His wrath was directed at the United States of America, which not only revoked his visa — as if he were a miserable little Mexican immigrant dying for a dishwasher’s job in the land of promise — but recklessly and needlessly defamed him, too.
They called Sitswila corrupt, a non-reformist and just stopped short of labelling him a thief. Sitswila, a pious and spiritual man, was hurt. He will take the war to the Americans omundu khu mundu or man to man. He will sue their backsides off. 
And judging by the choice zingers that the brilliant lawyer fired at Ambassador Michael Ranneberger and the Americans in general at a press conference, Cousin Barry might have a deadly war on his hands on top of his tribulations in Afghanistan and Iraq.
But if Sitswila was squealing, the people associated with Justice Waki’s infamous list were conspicuous by their loud silence.
For the past two years, they have been baying at the top of their voices from every funeral they could commandeer, from every maize granary that they could mound.
Ocampo’s visit
They ranted and frothed to the extent that one imagined they mumbled Luis Moreno-Ocampo’s name in their sleep. Suddenly, the man was here in person — on a mission that had little to do with sampling the country’s majestic wildlife. And the noisemakers went deathly quiet. Not a squeal.
Well, the squeals should come later. Ocampo, after all, is still embroiled in the delicate process of gathering evidence, a lawyers’ euphemism for figuring out the most painful part of a criminal’s lower anatomy to squeeze tight with pliers.
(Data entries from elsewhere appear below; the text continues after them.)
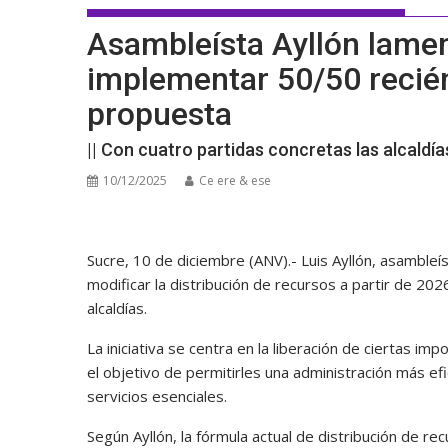
Asambleísta Ayllón lamen
implementar 50/50 recié
propuesta
|| Con cuatro partidas concretas las alcaldí
10/12/2025
Ce ere & ese
Sucre, 10 de diciembre (ANV).- Luis Ayllón, asambl
modificar la distribución de recursos a partir de 202
alcaldías.
La iniciativa se centra en la liberación de ciertas 
el objetivo de permitirles una administración más ef
servicios esenciales.
Según Ayllón, la fórmula actual de distribución de re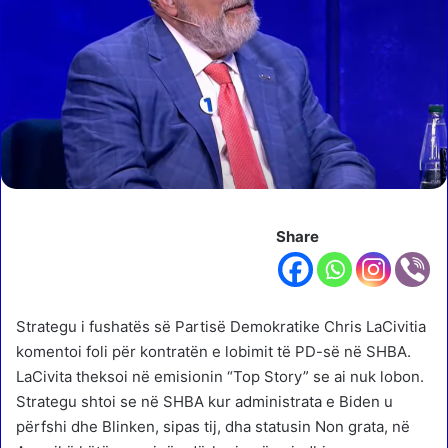
Share
Strategu i fushatës së Partisë Demokratike Chris LaCivitia
komentoi foli për kontratën e lobimit të PD-së në SHBA.
LaCivita theksoi në emisionin “Top Story” se ai nuk lobon.
Strategu shtoi se në SHBA kur administrata e Biden u
përfshi dhe Blinken, sipas tij, dha statusin Non grata, në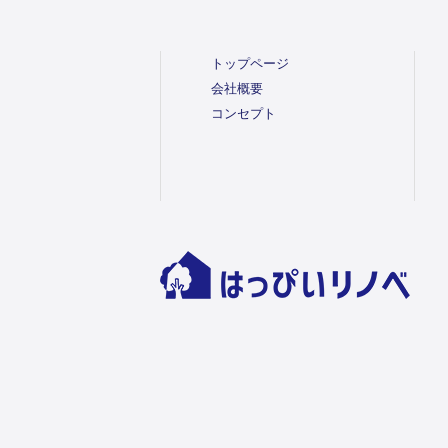
トップページ
会社概要
コンセプト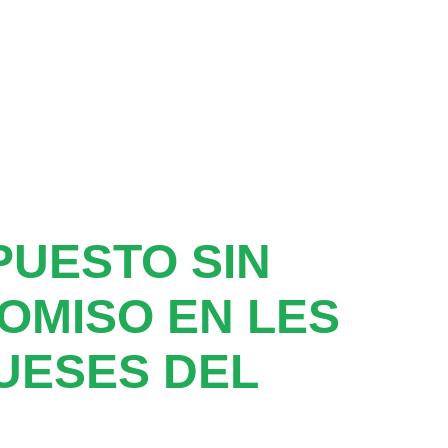
UESTO SIN
OMISO EN LES
UESES DEL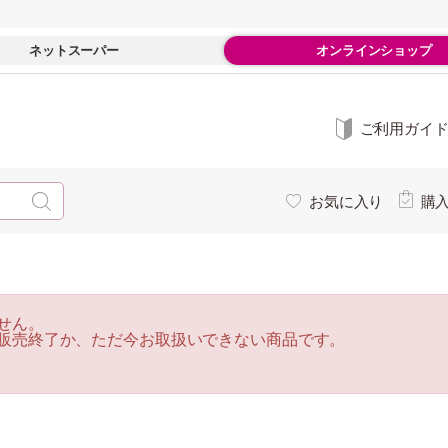
ネットスーパー
オンラインショップ
ご利用ガイ
お気に入り
購
せん。
販売終了か、ただ今お取扱いできない商品です。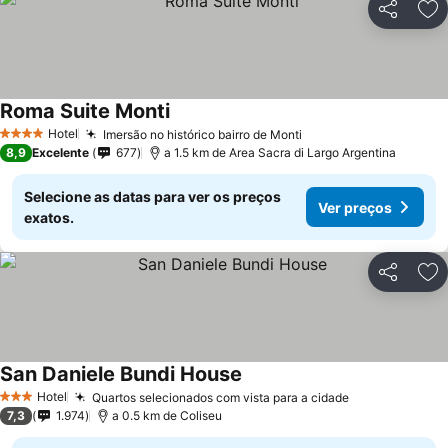
Partilhar
Ad
Roma Suite Monti
Hotel
Imersão no histórico bairro de Monti
4 Estrelas
8,9
Excelente
677
a 1.5 km de Area Sacra di Largo Argentina
Selecione as datas para ver os preços
Ver preços
exatos.
Partilhar
Ad
San Daniele Bundi House
Hotel
Quartos selecionados com vista para a cidade
3 Estrelas
7,3
1.974
a 0.5 km de Coliseu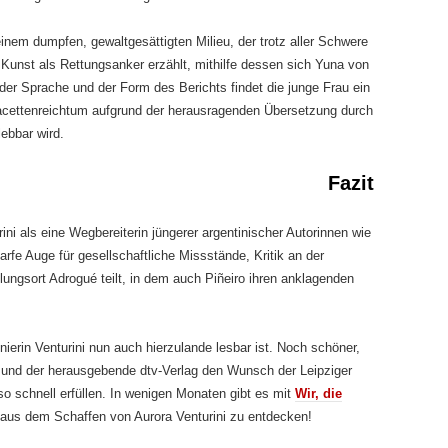
inem dumpfen, gewaltgesättigten Milieu, der trotz aller Schwere
Kunst als Rettungsanker erzählt, mithilfe dessen sich Yuna von
er Sprache und der Form des Berichts findet die junge Frau ein
acettenreichtum aufgrund der herausragenden Übersetzung durch
ebbar wird.
Fazit
ini als eine Wegbereiterin jüngerer argentinischer Autorinnen wie
harfe Auge für gesellschaftliche Missstände, Kritik an der
lungsort Adrogué teilt, in dem auch Piñeiro ihren anklagenden
ierin Venturini nun auch hierzulande lesbar ist. Noch schöner,
 und der herausgebende dtv-Verlag den Wunsch der Leipziger
o schnell erfüllen. In wenigen Monaten gibt es mit
Wir, die
aus dem Schaffen von Aurora Venturini zu entdecken!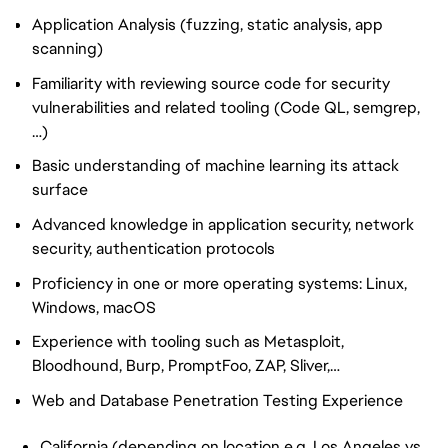
Application Analysis (fuzzing, static analysis, app
scanning)
Familiarity with reviewing source code for security
vulnerabilities and related tooling (Code QL, semgrep,
…)
Basic understanding of machine learning its attack
surface
Advanced knowledge in application security, network
security, authentication protocols
Proficiency in one or more operating systems: Linux,
Windows, macOS
Experience with tooling such as Metasploit,
Bloodhound, Burp, PromptFoo, ZAP, Sliver,…
Web and Database Penetration Testing Experience
California (depending on location e.g. Los Angeles vs.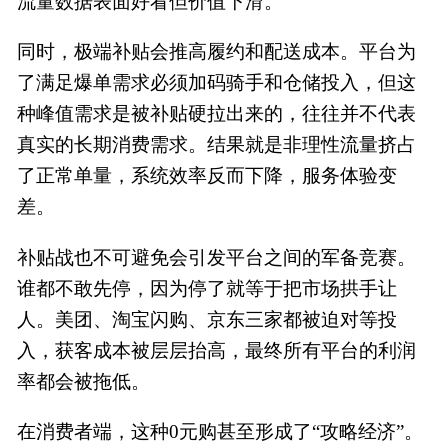
流量数据表面好看但价值下滑。
同时，极端补贴会推高履约和配送成本。平台为
了满足爆单需求必须加码骑手和仓储投入，但这
种峰值需求是被补贴硬拉出来的，往往并不代表
真实的长期消费需求。结果就是非理性流量挤占
了正常单量，系统效率反而下降，服务体验变
差。
补贴战也不可避免会引发平台之间的军备竞赛。
谁都不敢先停，因为停了就等于把市场拱手让
人。美团、淘宝闪购、京东三家都被迫对等投
入，获客成本被层层抬高，最终所有平台的利润
率都会被拖低。
在消费者端，这种0元购甚至形成了“攻略经济”。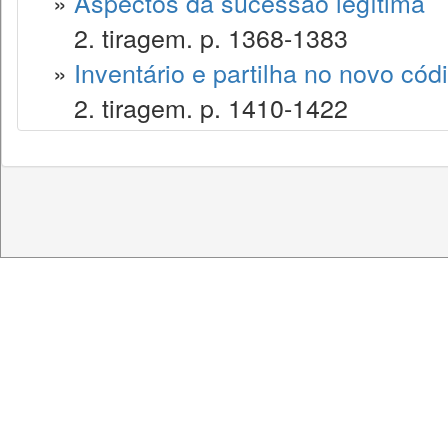
»
Aspectos da sucessão legítima
2. tiragem. p. 1368-1383
»
Inventário e partilha no novo códig
2. tiragem. p. 1410-1422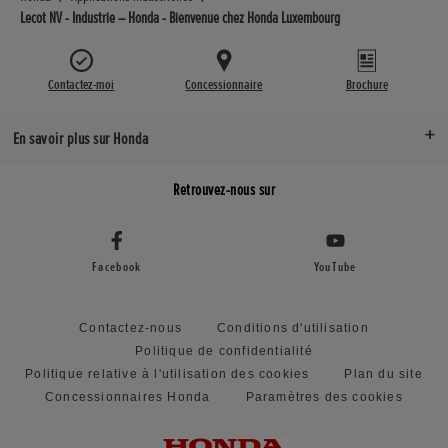
Lecot NV - Industrie – Honda - Bienvenue chez Honda Luxembourg
Contactez-moi
Concessionnaire
Brochure
En savoir plus sur Honda
Retrouvez-nous sur
Facebook
YouTube
Contactez-nous
Conditions d'utilisation
Politique de confidentialité
Politique relative à l'utilisation des cookies
Plan du site
Concessionnaires Honda
Paramètres des cookies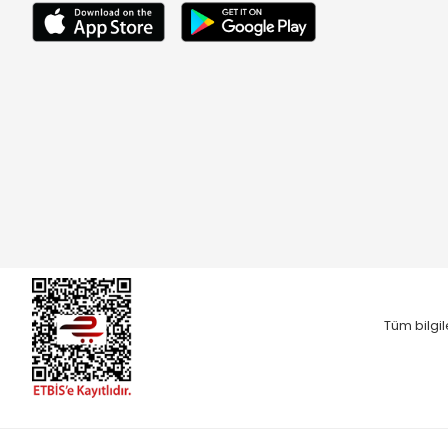
Tüm bilgil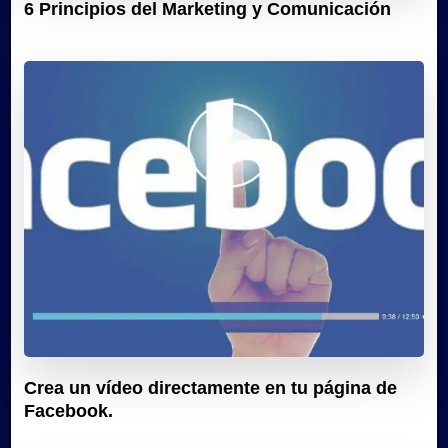
6 Principios del Marketing y Comunicación
Crea un vídeo directamente en tu página de
Facebook.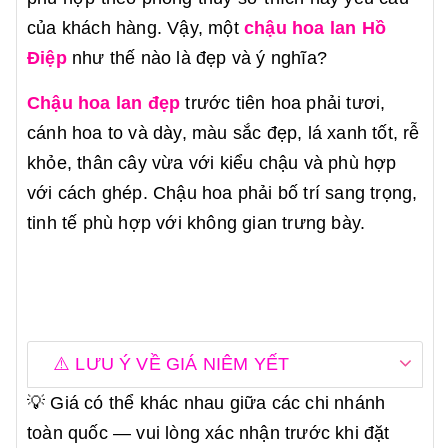
của khách hàng. Vậy, một
chậu hoa lan Hồ
Điệp
như thế nào là đẹp và ý nghĩa?
Chậu hoa lan đẹp
trước tiên hoa phải tươi,
cánh hoa to và dày, màu sắc đẹp, lá xanh tốt, rễ
khỏe, thân cây vừa với kiểu chậu và phù hợp
với cách ghép. Chậu hoa phải bố trí sang trọng,
tinh tế phù hợp với không gian trưng bày.
⚠️ LƯU Ý VỀ GIÁ NIÊM YẾT
💡 Giá có thể khác nhau giữa các chi nhánh
toàn quốc — vui lòng xác nhận trước khi đặt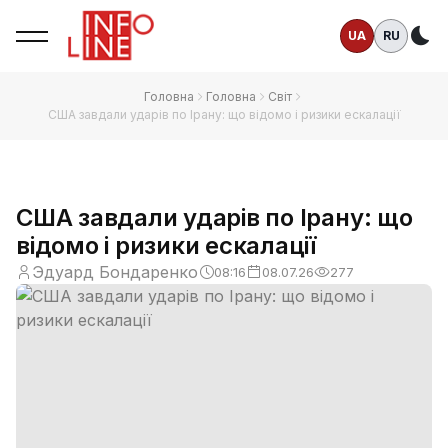
UA
RU
Те
Головна
Головна
Світ
США завдали ударів по Ірану: що відомо і ризики ескалації
США завдали ударів по Ірану: що
відомо і ризики ескалації
Эдуард Бондаренко
08:16
08.07.26
277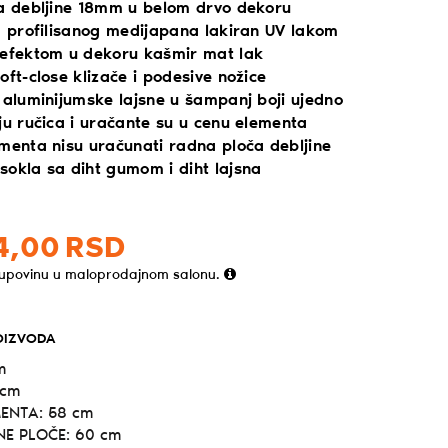
ra debljine 18mm u belom drvo dekoru
od profilisanog medijapana lakiran UV lakom
 efektom u dekoru kašmir mat lak
oft-close klizače i podesive nožice
 aluminijumske lajsne u šampanj boji ujedno
ju ručica i uračante su u cenu elementa
ementa nisu uračunati radna ploča debljine
sokla sa diht gumom i diht lajsna
4,
00
RSD
kupovinu u maloprodajnom salonu.
OIZVODA
m
 cm
ENTA: 58 cm
E PLOČE: 60 cm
And now it turns out that some people have, to borrow American slang, bumped off Mungiki sect spokesman David Gitau Njuguna. In a macabre twist of poetic justice, Njuguna died by the sword, cowering in a little shop in one of the seedier parts of town.
So who killed him? Certainly not Mungiki. They all got ‘saved’ a fortnight ago. It couldn’t have been the police, either. Look, you just can’t keep blaming cops and the Mungiki for everything.
Could it have been vigilantes who did him in? Hardly. Villagers prefer to murder Mungiki adherents at a place they call The Hague — not the one associated with Ocampo, of course. Plus they use crude weapons, not guns. In any case, Njuguna was no longer a member of the sect as everyone knows.
Anyway, it promises to be a chilling week for (disbanded) Mungiki leader, Bro Maina Njenga. But life being what it is, lawyers holding brief for Amos Wako and the warlords whose scalps Ocampo is after will be laughing all the way to the bank.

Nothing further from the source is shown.